> _Task directions_:
Look below for the line with "Dirección de correo electrónico de la persona" and the line with "COOPÉRATION CULTURELLE"; repeat exactly those two lines and all lines between them, but no pictures.
########
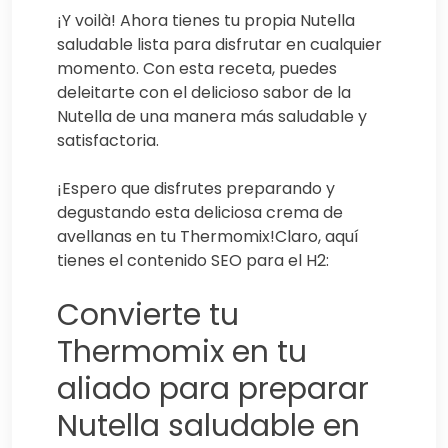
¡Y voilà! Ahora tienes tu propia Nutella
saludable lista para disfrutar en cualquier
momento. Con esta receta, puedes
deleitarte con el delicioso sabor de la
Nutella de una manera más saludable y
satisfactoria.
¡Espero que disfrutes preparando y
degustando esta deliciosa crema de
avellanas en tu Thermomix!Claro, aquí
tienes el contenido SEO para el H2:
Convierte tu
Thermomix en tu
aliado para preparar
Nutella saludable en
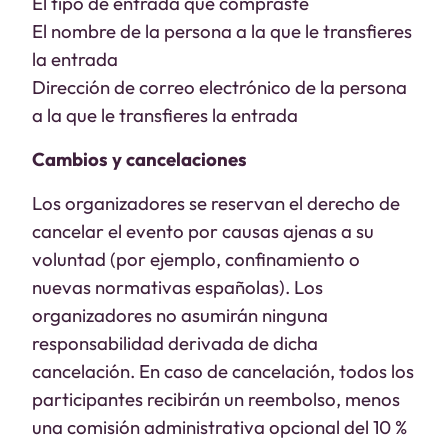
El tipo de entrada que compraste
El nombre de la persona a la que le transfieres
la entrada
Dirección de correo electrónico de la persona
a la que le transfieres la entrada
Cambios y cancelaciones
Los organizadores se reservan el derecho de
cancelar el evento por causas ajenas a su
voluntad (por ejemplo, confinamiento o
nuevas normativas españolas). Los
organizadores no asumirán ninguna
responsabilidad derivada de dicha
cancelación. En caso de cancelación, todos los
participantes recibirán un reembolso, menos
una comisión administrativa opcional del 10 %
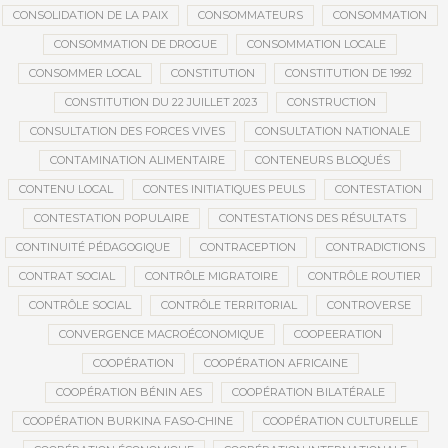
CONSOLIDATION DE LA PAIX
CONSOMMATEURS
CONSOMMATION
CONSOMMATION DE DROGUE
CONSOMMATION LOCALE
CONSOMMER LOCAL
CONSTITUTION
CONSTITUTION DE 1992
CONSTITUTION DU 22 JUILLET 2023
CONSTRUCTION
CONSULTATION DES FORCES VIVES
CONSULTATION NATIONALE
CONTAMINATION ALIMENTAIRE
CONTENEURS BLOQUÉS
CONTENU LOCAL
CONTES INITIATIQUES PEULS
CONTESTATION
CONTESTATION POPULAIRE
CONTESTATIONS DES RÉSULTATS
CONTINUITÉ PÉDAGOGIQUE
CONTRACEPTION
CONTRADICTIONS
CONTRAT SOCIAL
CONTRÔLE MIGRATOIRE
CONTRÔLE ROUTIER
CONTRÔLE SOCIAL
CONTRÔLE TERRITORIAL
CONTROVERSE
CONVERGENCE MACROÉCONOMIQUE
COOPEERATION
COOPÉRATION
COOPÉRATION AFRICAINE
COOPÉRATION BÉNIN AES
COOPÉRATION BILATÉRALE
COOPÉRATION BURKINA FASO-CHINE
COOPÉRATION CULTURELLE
########
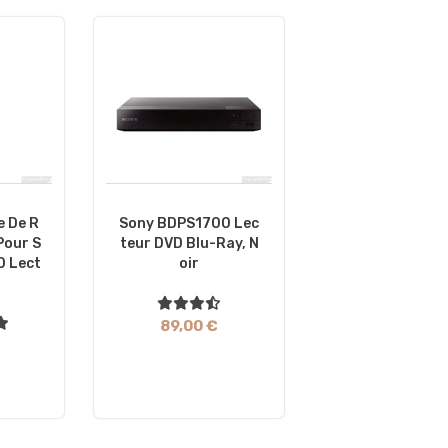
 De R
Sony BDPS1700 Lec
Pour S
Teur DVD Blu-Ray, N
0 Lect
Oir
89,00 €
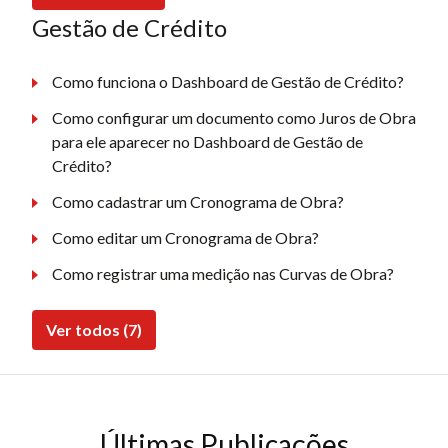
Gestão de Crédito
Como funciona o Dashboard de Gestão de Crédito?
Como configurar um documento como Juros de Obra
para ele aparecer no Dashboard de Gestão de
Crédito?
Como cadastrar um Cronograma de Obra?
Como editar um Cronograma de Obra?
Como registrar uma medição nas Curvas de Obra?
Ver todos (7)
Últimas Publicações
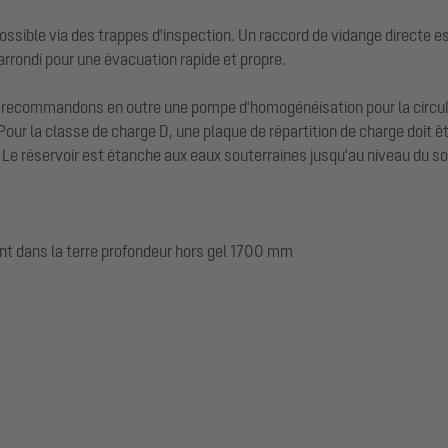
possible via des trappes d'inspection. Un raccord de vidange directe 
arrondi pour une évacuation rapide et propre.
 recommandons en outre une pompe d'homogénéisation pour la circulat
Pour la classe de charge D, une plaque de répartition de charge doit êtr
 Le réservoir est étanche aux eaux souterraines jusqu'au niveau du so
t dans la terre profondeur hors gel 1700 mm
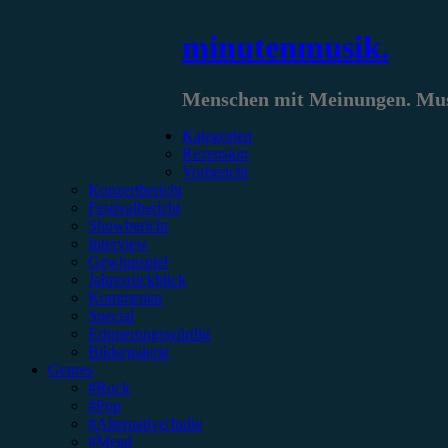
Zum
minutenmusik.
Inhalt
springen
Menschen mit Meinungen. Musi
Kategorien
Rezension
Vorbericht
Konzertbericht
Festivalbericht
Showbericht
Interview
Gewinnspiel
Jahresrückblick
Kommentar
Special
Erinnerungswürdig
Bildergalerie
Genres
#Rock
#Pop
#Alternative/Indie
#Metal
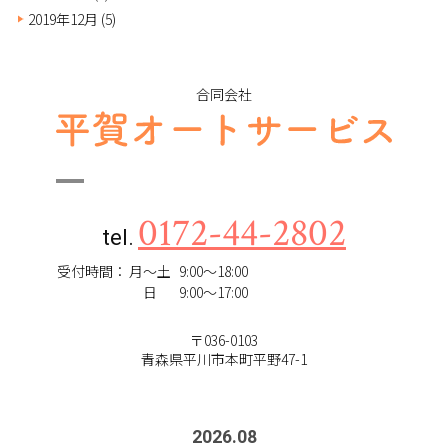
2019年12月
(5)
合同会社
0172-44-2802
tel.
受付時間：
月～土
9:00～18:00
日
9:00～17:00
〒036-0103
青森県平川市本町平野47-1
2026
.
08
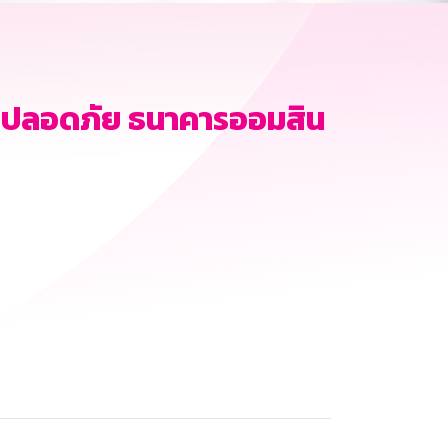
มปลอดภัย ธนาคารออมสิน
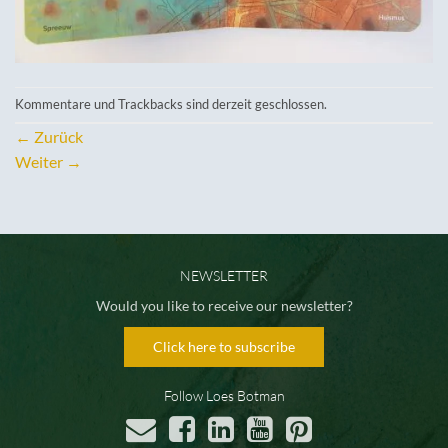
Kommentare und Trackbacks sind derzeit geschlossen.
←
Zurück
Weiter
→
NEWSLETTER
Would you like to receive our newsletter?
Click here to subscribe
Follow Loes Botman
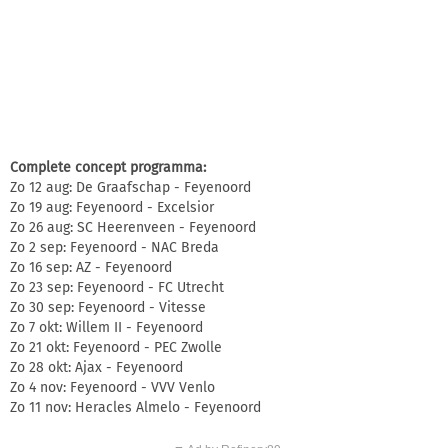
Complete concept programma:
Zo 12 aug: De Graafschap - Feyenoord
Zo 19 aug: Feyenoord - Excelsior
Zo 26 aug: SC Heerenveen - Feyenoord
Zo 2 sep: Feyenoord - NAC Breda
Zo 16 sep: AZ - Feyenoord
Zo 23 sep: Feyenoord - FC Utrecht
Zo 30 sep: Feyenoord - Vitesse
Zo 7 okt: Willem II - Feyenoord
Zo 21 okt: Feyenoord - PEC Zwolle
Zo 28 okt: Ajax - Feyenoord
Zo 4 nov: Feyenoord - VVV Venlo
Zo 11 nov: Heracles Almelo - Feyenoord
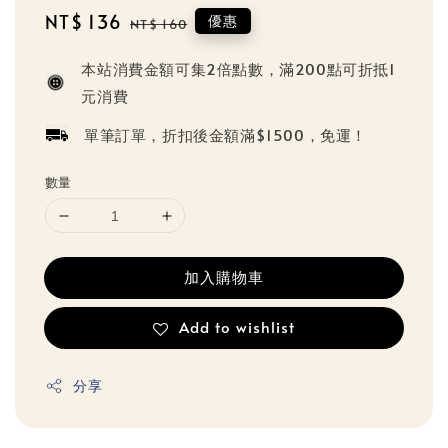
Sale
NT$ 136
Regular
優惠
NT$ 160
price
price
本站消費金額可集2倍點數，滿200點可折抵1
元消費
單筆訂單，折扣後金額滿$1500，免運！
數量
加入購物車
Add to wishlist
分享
########
> _Your response_:
Dirección de correo electrónico de la persona
a la que le transfieres la entrada
Cambios y cancelaciones
Los organizadores se reservan el derecho de
cancelar el evento por causas ajenas a su
voluntad (por ejemplo, confinamiento o
nuevas normativas españolas). Los
organizadores no asumirán ninguna
responsabilidad derivada de dicha
cancelación. En caso de cancelación, todos los
participantes recibirán un reembolso, menos
una comisión administrativa opcional del 10 %
CONSOLIDATION DE LA PAIX
CONSOMMATEURS
CONSOMMATION
CONSOMMATION DE DROGUE
CONSOMMATION LOCALE
CONSOMMER LOCAL
CONSTITUTION
CONSTITUTION DE 1992
CONSTITUTION DU 22 JUILLET 2023
CONSTRUCTION
CONSULTATION DES FORCES VIVES
CONSULTATION NATIONALE
CONTAMINATION ALIMENTAIRE
CONTENEURS BLOQUÉS
CONTENU LOCAL
CONTES INITIATIQUES PEULS
CONTESTATION
CONTESTATION POPULAIRE
CONTESTATIONS DES RÉSULTATS
CONTINUITÉ PÉDAGOGIQUE
CONTRACEPTION
CONTRADICTIONS
CONTRAT SOCIAL
CONTRÔLE MIGRATOIRE
CONTRÔLE ROUTIER
CONTRÔLE SOCIAL
CONTRÔLE TERRITORIAL
CONTROVERSE
CONVERGENCE MACROÉCONOMIQUE
COOPEERATION
COOPÉRATION
COOPÉRATION AFRICAINE
COOPÉRATION BÉNIN AES
COOPÉRATION BILATÉRALE
COOPÉRATION BURKINA FASO-CHINE
COOPÉRATION CULTURELLE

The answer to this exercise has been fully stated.